L'histoire ne commence pourtant réellement qu'avec les premières difficultés, que le regard panoramique avait sous-estimé sur la carte mais que la réalité eut tôt fait de révéler. Ce qui me semble essentiel ici, avec le recul, c'est la solidité - non pas financière, non pas professionnelle, pas davantage morale, non, mais cette ressource interne, cette sorte de nappe phréatique du caractère dans laquelle il faut bien, de temps à autre, se décider à puiser à tâtons quand les jauges habituelles ne suffisent plus à alimenter la mécanique.
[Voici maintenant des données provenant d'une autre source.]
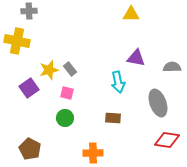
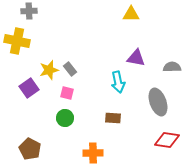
gray ellipse: moved 1 px up
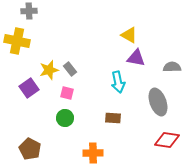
yellow triangle: moved 2 px left, 21 px down; rotated 30 degrees clockwise
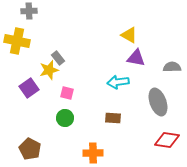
gray rectangle: moved 12 px left, 11 px up
cyan arrow: rotated 95 degrees clockwise
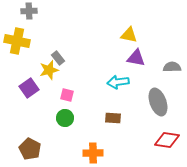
yellow triangle: rotated 18 degrees counterclockwise
pink square: moved 2 px down
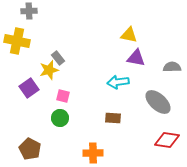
pink square: moved 4 px left, 1 px down
gray ellipse: rotated 28 degrees counterclockwise
green circle: moved 5 px left
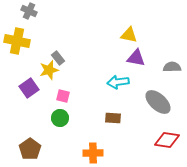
gray cross: rotated 28 degrees clockwise
brown pentagon: rotated 10 degrees clockwise
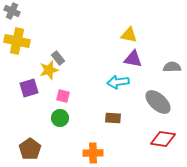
gray cross: moved 17 px left
purple triangle: moved 3 px left, 1 px down
purple square: rotated 18 degrees clockwise
red diamond: moved 4 px left, 1 px up
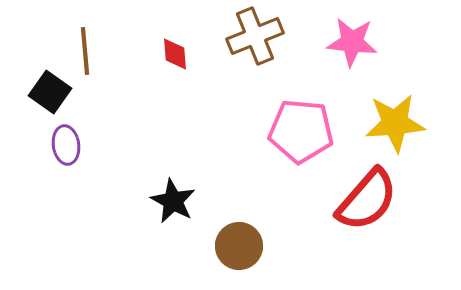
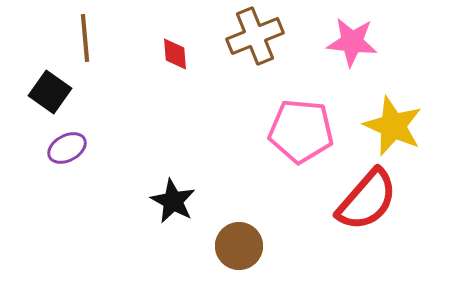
brown line: moved 13 px up
yellow star: moved 2 px left, 3 px down; rotated 28 degrees clockwise
purple ellipse: moved 1 px right, 3 px down; rotated 69 degrees clockwise
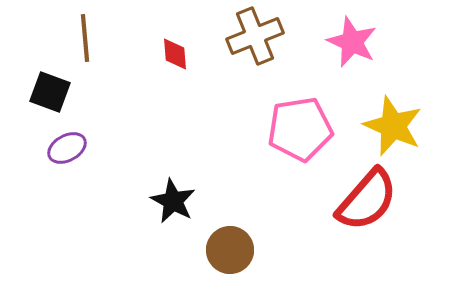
pink star: rotated 18 degrees clockwise
black square: rotated 15 degrees counterclockwise
pink pentagon: moved 1 px left, 2 px up; rotated 14 degrees counterclockwise
brown circle: moved 9 px left, 4 px down
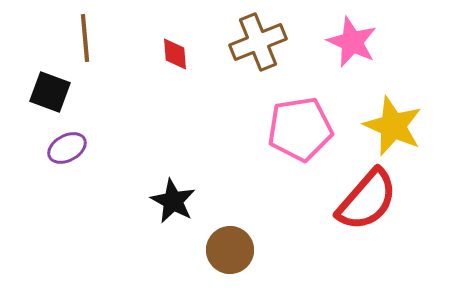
brown cross: moved 3 px right, 6 px down
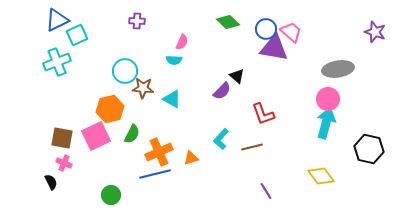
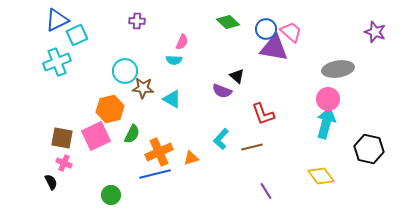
purple semicircle: rotated 66 degrees clockwise
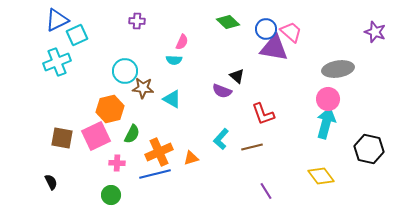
pink cross: moved 53 px right; rotated 21 degrees counterclockwise
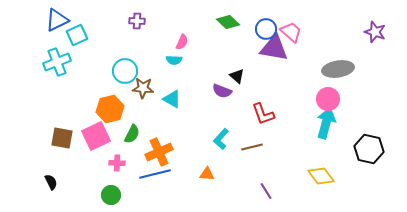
orange triangle: moved 16 px right, 16 px down; rotated 21 degrees clockwise
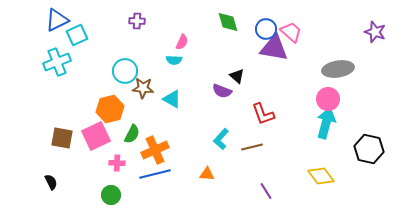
green diamond: rotated 30 degrees clockwise
orange cross: moved 4 px left, 2 px up
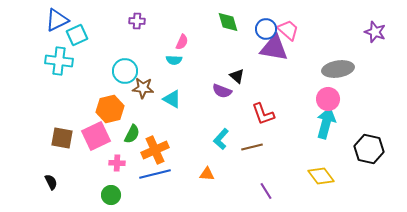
pink trapezoid: moved 3 px left, 2 px up
cyan cross: moved 2 px right, 1 px up; rotated 28 degrees clockwise
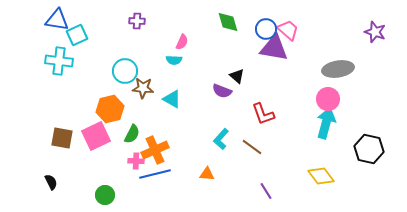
blue triangle: rotated 35 degrees clockwise
brown line: rotated 50 degrees clockwise
pink cross: moved 19 px right, 2 px up
green circle: moved 6 px left
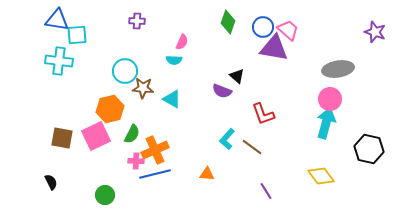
green diamond: rotated 35 degrees clockwise
blue circle: moved 3 px left, 2 px up
cyan square: rotated 20 degrees clockwise
pink circle: moved 2 px right
cyan L-shape: moved 6 px right
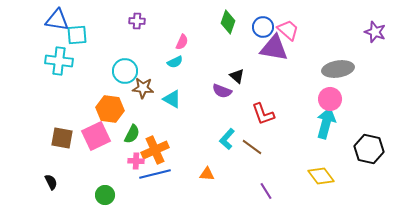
cyan semicircle: moved 1 px right, 2 px down; rotated 28 degrees counterclockwise
orange hexagon: rotated 20 degrees clockwise
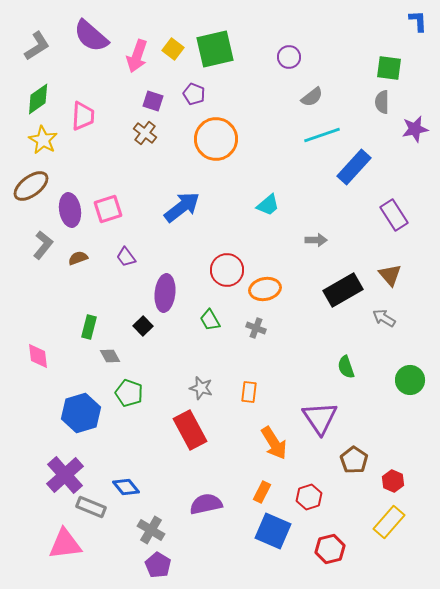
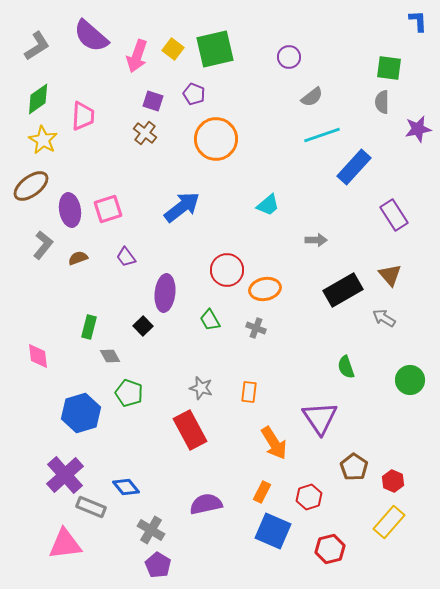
purple star at (415, 129): moved 3 px right
brown pentagon at (354, 460): moved 7 px down
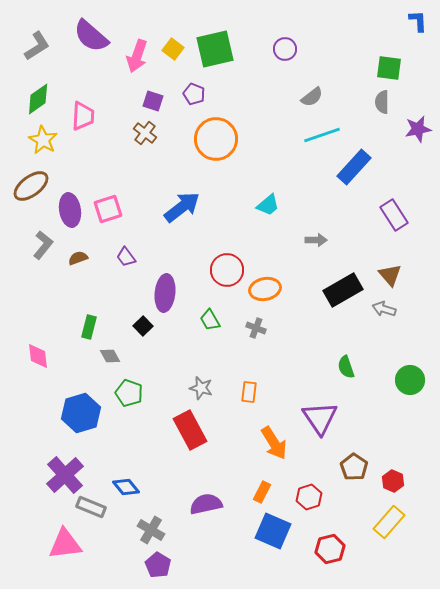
purple circle at (289, 57): moved 4 px left, 8 px up
gray arrow at (384, 318): moved 9 px up; rotated 15 degrees counterclockwise
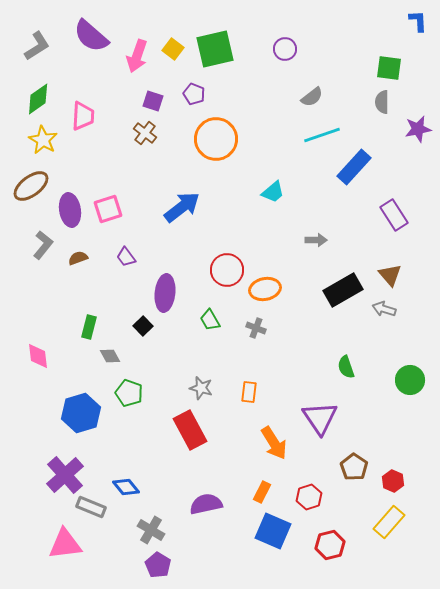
cyan trapezoid at (268, 205): moved 5 px right, 13 px up
red hexagon at (330, 549): moved 4 px up
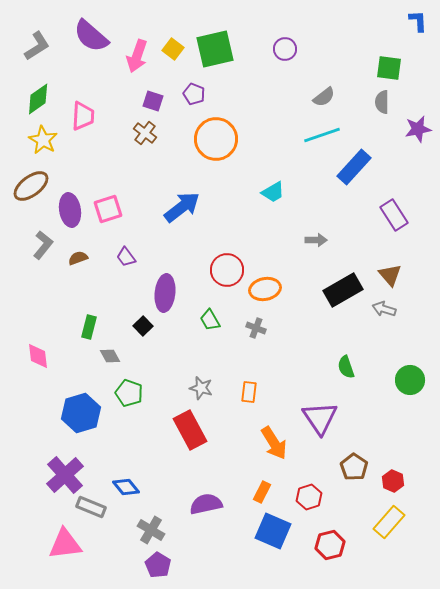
gray semicircle at (312, 97): moved 12 px right
cyan trapezoid at (273, 192): rotated 10 degrees clockwise
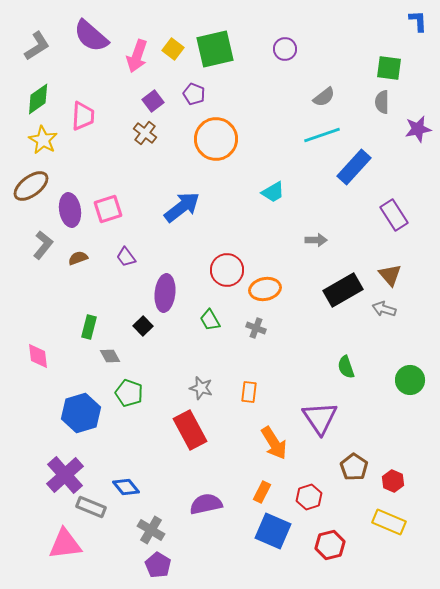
purple square at (153, 101): rotated 35 degrees clockwise
yellow rectangle at (389, 522): rotated 72 degrees clockwise
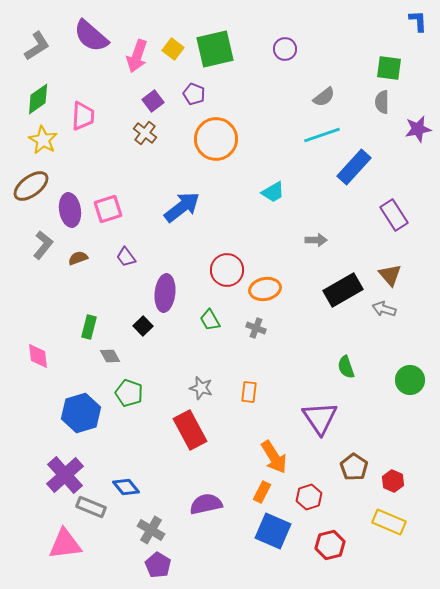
orange arrow at (274, 443): moved 14 px down
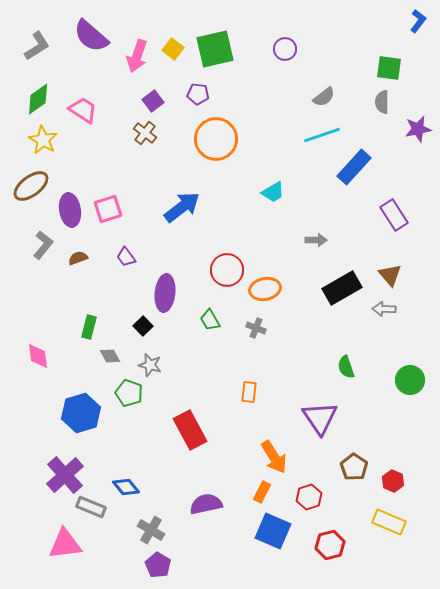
blue L-shape at (418, 21): rotated 40 degrees clockwise
purple pentagon at (194, 94): moved 4 px right; rotated 15 degrees counterclockwise
pink trapezoid at (83, 116): moved 6 px up; rotated 60 degrees counterclockwise
black rectangle at (343, 290): moved 1 px left, 2 px up
gray arrow at (384, 309): rotated 15 degrees counterclockwise
gray star at (201, 388): moved 51 px left, 23 px up
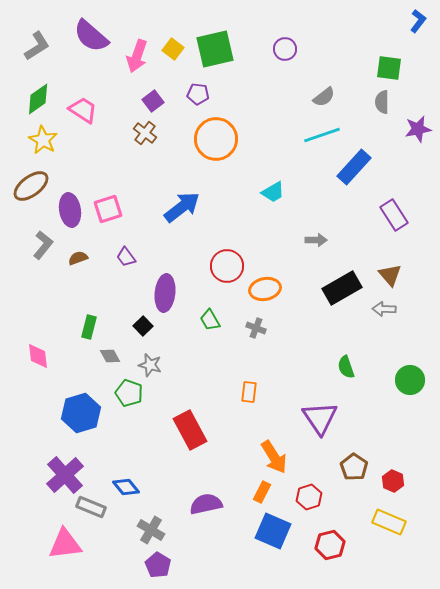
red circle at (227, 270): moved 4 px up
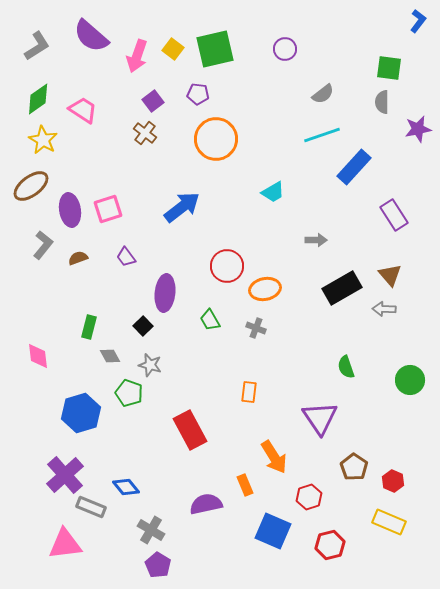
gray semicircle at (324, 97): moved 1 px left, 3 px up
orange rectangle at (262, 492): moved 17 px left, 7 px up; rotated 50 degrees counterclockwise
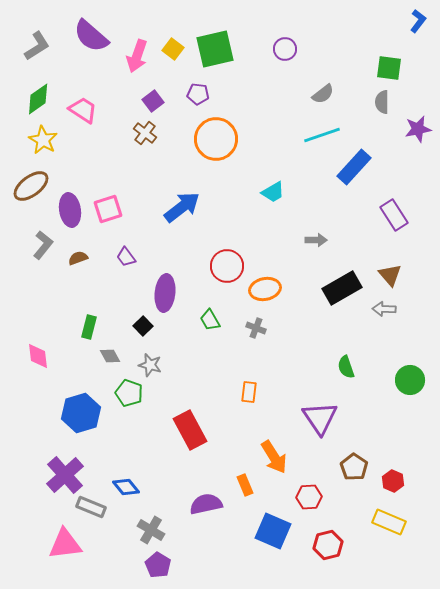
red hexagon at (309, 497): rotated 15 degrees clockwise
red hexagon at (330, 545): moved 2 px left
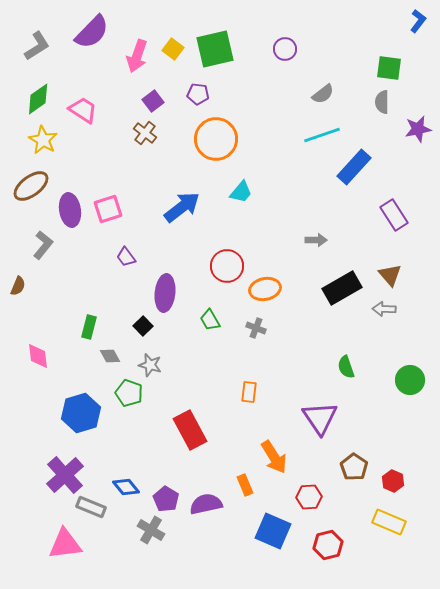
purple semicircle at (91, 36): moved 1 px right, 4 px up; rotated 87 degrees counterclockwise
cyan trapezoid at (273, 192): moved 32 px left; rotated 20 degrees counterclockwise
brown semicircle at (78, 258): moved 60 px left, 28 px down; rotated 132 degrees clockwise
purple pentagon at (158, 565): moved 8 px right, 66 px up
Alors bien sûr, comme dirait Korzybski, la carte n'est pas le territoire : la représentation n'est pas la réalité, le projet n'est pas sa réalisation, le voyage n'est pas le séjour - et il faut sans doute en être averti. Mais, s'il est vrai aussi que rien de grand ne se fait sans passion, à tout le moins sans envie, je crois aussi à la force motrice des représentations ou, pour parler comme les stratèges et les coaches, à l'intérêt de développer une vision propre. Et il me semble là-dessus qu'il faut s'habituer à faire un peu plus confiance à ce que l'on sent.

Quitte à se retrouver seul, au beau milieu de l'Amérique, sans la moindre mélodie d'Ennio Morricone alentour pour signifier que ce serait juste le temps de faire un peu de cinéma.